Nationalgeographic.co.id—"Tugas kita sebenarnya berat," ujar I Made Geria selaku Kepala Pusat Penelitian Arkeologi Nasional. Dia mengungkapkan kecamuk kekhawatirannya tentang rasa kebangsaan, yang dikatakannya "saat ini berada di lampu kuning".
Hampir semua sekolah tidak memberikan pembelajaran tentang akar-akar peradaban Nusantara, demikian ungkap Geria. Padahal, dia melanjutkan, pemahaman peradaban Nusantara penting kaitannya dengan negara kebangsaan kita. "Itu akarnya kita tetapi tidak ada akar pembelajaran itu di kurikulum sekolah," ujarnya. "Saya harap peneliti kita memahami hal ini; intelektual humanis kita dibangkitkan bahwa kita harus melakukan kerja-kerja untuk kepentingan masyarakat yang lebih krusial. "

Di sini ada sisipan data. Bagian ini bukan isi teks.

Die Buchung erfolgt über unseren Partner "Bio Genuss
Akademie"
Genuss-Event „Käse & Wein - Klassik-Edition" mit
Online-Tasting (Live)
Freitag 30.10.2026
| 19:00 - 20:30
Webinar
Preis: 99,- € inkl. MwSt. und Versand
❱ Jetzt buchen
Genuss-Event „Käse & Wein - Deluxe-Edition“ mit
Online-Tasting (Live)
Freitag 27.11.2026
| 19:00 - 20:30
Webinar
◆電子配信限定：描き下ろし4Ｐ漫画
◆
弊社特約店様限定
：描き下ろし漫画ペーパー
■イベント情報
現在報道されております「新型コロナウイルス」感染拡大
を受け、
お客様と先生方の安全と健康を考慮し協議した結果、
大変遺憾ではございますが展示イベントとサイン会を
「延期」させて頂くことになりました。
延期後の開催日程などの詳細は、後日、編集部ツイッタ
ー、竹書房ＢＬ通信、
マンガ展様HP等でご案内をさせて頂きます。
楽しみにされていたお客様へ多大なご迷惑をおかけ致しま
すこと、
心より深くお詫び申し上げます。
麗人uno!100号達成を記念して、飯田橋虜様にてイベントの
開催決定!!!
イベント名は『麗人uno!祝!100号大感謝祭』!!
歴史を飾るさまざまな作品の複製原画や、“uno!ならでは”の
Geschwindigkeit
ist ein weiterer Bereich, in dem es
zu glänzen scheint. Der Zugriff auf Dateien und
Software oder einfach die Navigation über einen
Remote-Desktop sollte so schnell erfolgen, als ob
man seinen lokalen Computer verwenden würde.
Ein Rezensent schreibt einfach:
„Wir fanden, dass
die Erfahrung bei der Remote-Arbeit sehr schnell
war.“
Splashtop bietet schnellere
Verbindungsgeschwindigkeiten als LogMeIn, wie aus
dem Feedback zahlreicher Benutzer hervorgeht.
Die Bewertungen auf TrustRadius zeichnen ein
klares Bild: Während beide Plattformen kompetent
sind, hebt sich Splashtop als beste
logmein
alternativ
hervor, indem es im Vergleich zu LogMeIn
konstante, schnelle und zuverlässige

Geria menambahkan bahwa Pusat Penelitian Arkeologi Nasional dan jajarannya di seluruh Nusantara mempunyai kemampuan untuk menyarikan riset arkeologi untuk pengetahuan sehingga "masyarakat betul-betul memahami akar-akar peradaban Nusantara."
Penelitian arkeologi merupakan reka cipta pengetahuan berbasis disiplin ilmu arkeologi melalui kerja ilmiah. Tujuan penelitian ini berupa keluaran akademis dan perluasannya, termasuk inovasi untuk kebutuhan terkini dan kontribusinya dalam penyusunan kebijakan pembangunan nasional.

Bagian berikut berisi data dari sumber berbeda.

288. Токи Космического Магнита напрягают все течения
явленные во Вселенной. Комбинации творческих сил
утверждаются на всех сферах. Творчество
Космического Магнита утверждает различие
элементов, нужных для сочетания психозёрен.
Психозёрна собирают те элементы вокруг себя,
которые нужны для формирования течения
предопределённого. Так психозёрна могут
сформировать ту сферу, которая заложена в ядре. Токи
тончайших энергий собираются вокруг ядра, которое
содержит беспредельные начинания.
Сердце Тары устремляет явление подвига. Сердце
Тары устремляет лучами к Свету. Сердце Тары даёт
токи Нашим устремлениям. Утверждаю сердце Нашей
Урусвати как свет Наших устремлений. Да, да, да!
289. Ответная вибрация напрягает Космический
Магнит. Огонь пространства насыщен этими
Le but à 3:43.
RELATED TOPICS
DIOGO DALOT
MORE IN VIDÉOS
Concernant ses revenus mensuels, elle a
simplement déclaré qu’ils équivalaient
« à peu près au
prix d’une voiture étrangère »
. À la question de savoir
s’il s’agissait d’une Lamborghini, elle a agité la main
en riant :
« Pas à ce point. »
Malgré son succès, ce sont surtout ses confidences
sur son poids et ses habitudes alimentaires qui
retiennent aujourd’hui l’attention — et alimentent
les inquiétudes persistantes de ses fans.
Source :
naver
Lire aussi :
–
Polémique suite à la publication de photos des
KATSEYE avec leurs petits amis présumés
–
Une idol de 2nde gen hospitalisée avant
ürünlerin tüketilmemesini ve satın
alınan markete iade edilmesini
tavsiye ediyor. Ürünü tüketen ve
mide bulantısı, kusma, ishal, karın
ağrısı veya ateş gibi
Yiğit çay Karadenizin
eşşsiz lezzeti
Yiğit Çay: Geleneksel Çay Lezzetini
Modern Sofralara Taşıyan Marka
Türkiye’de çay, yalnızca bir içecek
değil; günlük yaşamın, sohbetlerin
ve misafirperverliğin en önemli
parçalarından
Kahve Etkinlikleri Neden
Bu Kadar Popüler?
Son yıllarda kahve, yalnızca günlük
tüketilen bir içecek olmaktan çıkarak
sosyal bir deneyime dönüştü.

Sepanjang tahun ini Pusat Penelitian Arkeologi Nasional menyelenggarakan 102 penelitian. Tim Pengulas telah menetapkan enam di antaranya sebagai penelitian terbaik yang mewakili kegiatan Pusat Penelitian Arkeologi Nasional dan Balai Arkeologi di penjuru Tanah Air.
Pemaparan dan ulasan tentang enam penelitian unggulan itu digelar dalam Seminar Nasional Penelitian Arkeologi Tahun Anggaran 2021 pada 7 Desember silam di Jakarta. Temanya, "Riset dan Inovasi Arkeologi untuk Penguatan Kebijakan Nasional Berbasis Sains". Kendati demikian, keenam hasil penelitian ini masih perlu didukung penelitian lanjutan dan multidisiplin untuk mendapatkan gambaran yang mendalam dan menyeluruh tentang aspek-aspek kajiannya.